A noção de cultura, pensada de forma ampla e dentro de uma perspectiva da Educação Inclusiva, pode ser compreendida como o modo como indivíduos ou grupos aos quais eles pertencem respondem aos seus anseios, necessidades e desejos simbólicos. A partir da sua capacidade de pensar sobre a realidade que o cerca, o homem vai se (re) significando, se integrando a uma determinada cultura,

num movimento que agrega ações valorativas da sociedade com o poder de desenvolver o potencial humano.

Numa confluência dos objetivos da Educação descritos por Dewey (1936) e os estudos sobre criatividade musical, a autora inglesa Pamela Burnard (2006b) defende a premissa de que o desenvolvimento criativo musical não está na criança, pois depende de fatores sociais e culturais que articulam e interagem na sua formação. A partir de práticas musicais situadas culturalmente, tem-se um suporte para o desenvolvimento da criatividade musical do indivíduo.
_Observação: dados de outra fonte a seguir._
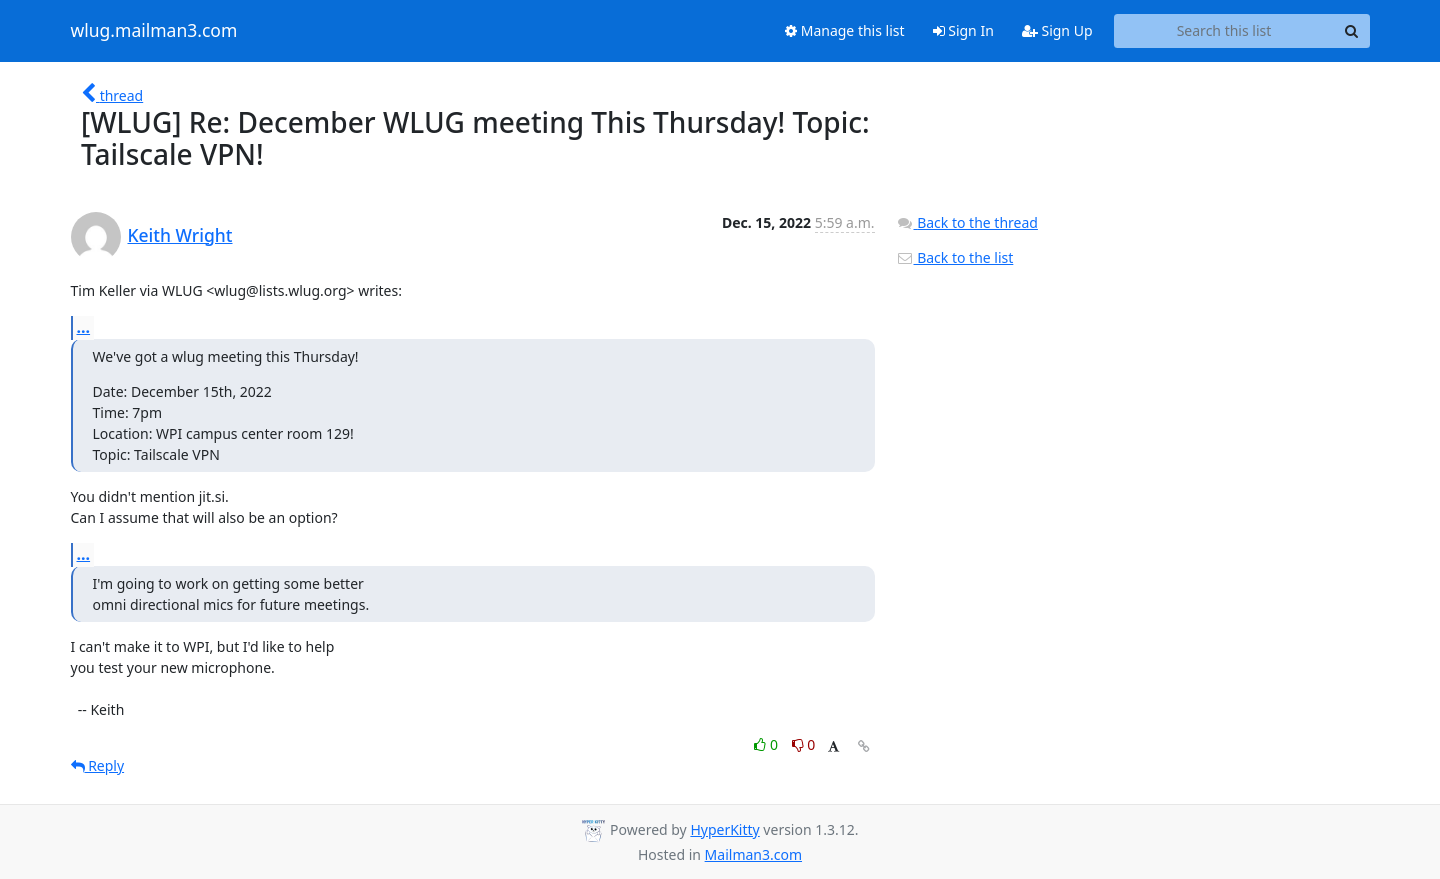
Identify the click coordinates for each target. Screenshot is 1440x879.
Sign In (963, 30)
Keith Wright (180, 235)
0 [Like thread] (767, 744)
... (84, 327)
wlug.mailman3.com (154, 31)
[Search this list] (1224, 31)
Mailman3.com (753, 854)
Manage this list (845, 30)
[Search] (1352, 31)
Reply (98, 765)
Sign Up (1057, 30)
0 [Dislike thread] (804, 744)
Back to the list (955, 257)
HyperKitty (724, 829)
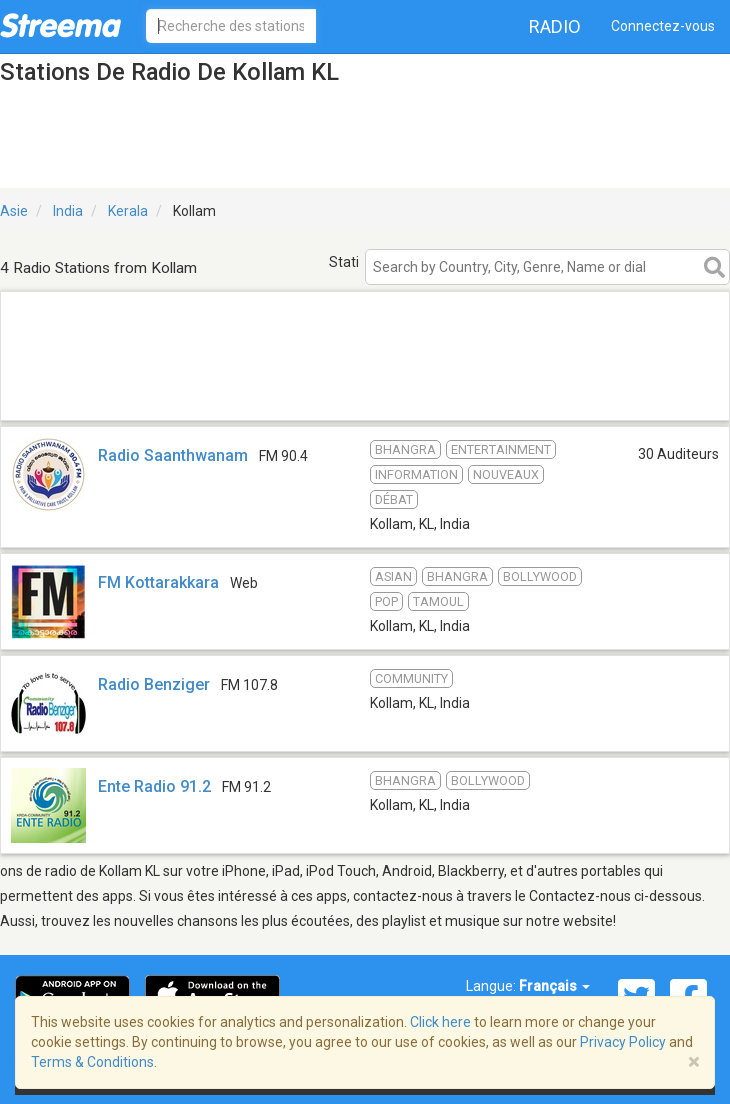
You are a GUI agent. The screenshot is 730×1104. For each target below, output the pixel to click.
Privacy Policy (623, 1042)
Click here (440, 1022)
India (68, 211)
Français (554, 986)
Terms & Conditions (92, 1062)
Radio (555, 26)
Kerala (128, 211)
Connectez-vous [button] (663, 26)
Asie (14, 211)
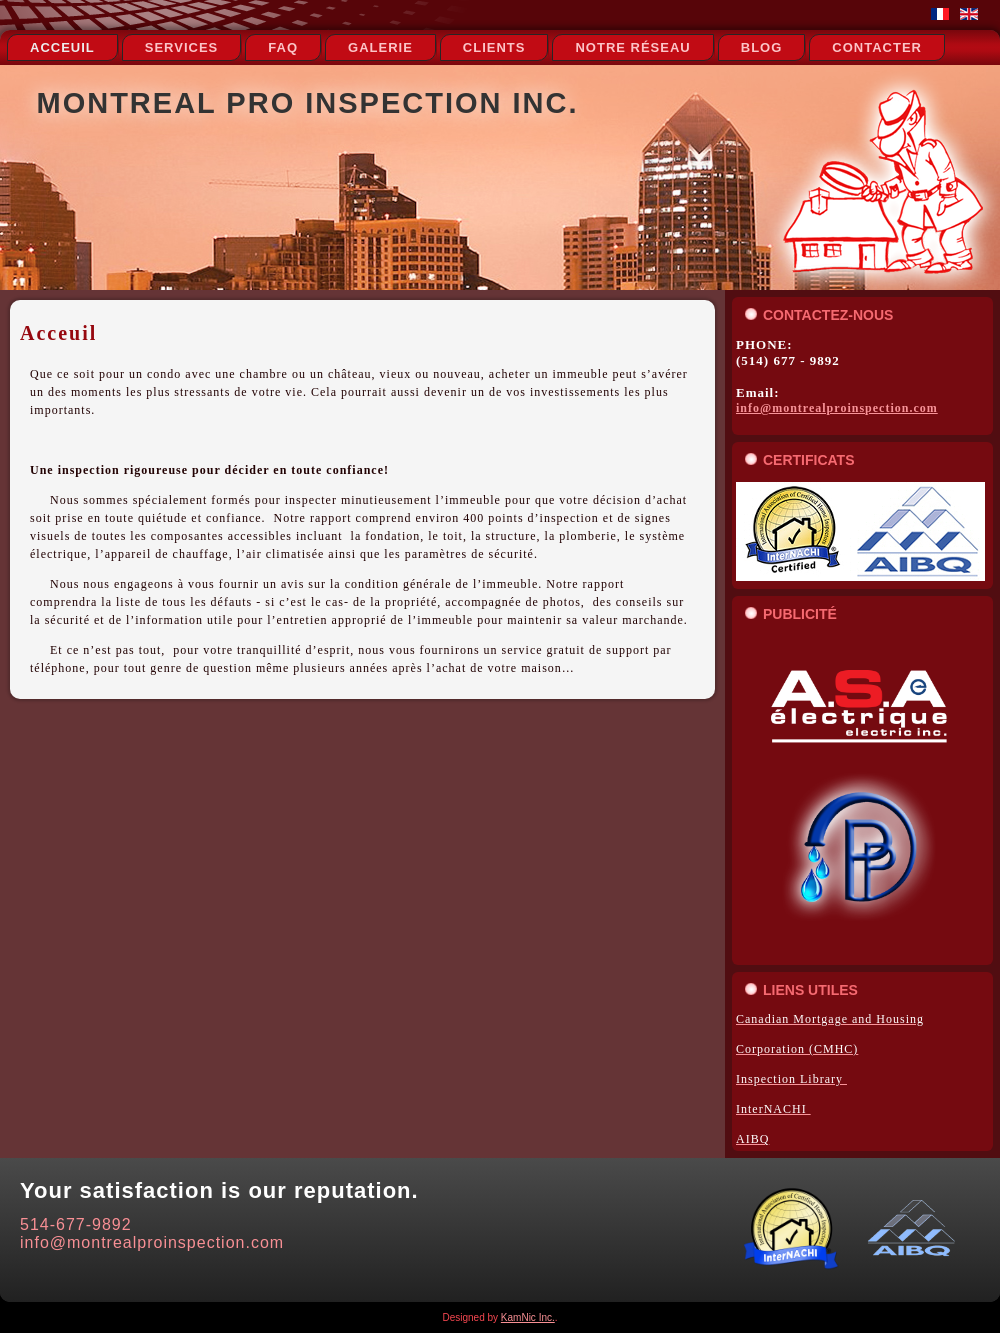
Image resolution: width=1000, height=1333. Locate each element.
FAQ (283, 47)
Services (182, 47)
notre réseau (632, 47)
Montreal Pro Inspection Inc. (308, 103)
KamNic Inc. (528, 1317)
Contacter (877, 47)
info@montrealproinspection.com (837, 408)
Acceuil (62, 47)
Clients (494, 47)
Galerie (380, 47)
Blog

Figura 1. A supracultura da criatividade musical de crianças

Fonte: Burnard, 2006b, p. 368.

Em face dessas considerações e na observância das esferas de influência da intercultura dentro da função social da educação, é possível refletir sobre o sentido da experiência na concepção Deweyana, na perspectiva de que uma educação

numa sociedade democrática é uma “ reconstrução ou reorganização da

experiência, que esclarece e aumenta o sentido desta e também a nossa aptidão para dirigirmos o curso das experiências subseqüentes” (DEWEY, 1959, p. 83). Outro ponto fundamental nessa conjectura repousa sobra a noção de experiência apresentada por Dewey e que contribui para essa compreensão.

A experiência, enquanto processo, envolve dois fatores: o agente e a situação. Esses fatores agem um sobre o outro, influenciando-se mutuamente. Assim, o agente vai agir sobre a situação e a situação vai agir sobre o agente, gerando mudança e transformação sobre ambos. Dessa forma, após a experiência, nem a situação será a mesma, constituindo-se

uma nova situação, e nem o agente será o mesmo, constituindo-se em novo agente. (SALES; FELDENS, 2012, p. 126)

Dentro desse entendimento e de uma experiência coletiva, exemplificamos práticas com EM desenvolvidas com alunos com TEA e DI matriculados no Centro Educacional Especializado no município de Macapá que é mantido pelo poder público estadual.

Figura 2. Atividades de Educação Musical Inclusiva – Macapá (AP) – 2015

Fonte: Registros da autora.

O espaço educacional onde ocorrem tais práticas inclusivas na EM, é uma instituição escolar para pessoas com TEA e DI. Essas atividades atuam na direção dos objetivos da Educação propostos por Dewey (1936): a eficiência social e o desenvolvimento da cultura. No pensamento do filósofo americano, cultura implica algo cultivado e que necessita de amadurecimento. Trata-se de uma via contrária a algo que esteja cru, verde ou bruto.

Na Arte, especificamente na Música, a noção de cultura está ancorada no desenvolvimento da liberdade, e da criação e valorada na experiência. A cultura vincula-se a algo pessoal, que, para Dewey (1936), reside no sentido do gosto por ideias, pelas Artes e por aspectos com dimensões amplas compreendidas no modo de ser e experimentar de cada sujeito.

Na ideia do acolhimento e no desenvolvimento da cultura em determinado grupo social, ao buscar uma experiência musical, o aluno já o faz com base em vivências da sua própria musicalidade e os instrumentos sociais e culturais são necessários para o exercício da atividade. Musicalidade é algo que todos podem ter, mas, como cultura, é algo que precisa ser cultivado e amadurecido, trata-se de atributos da natureza humana.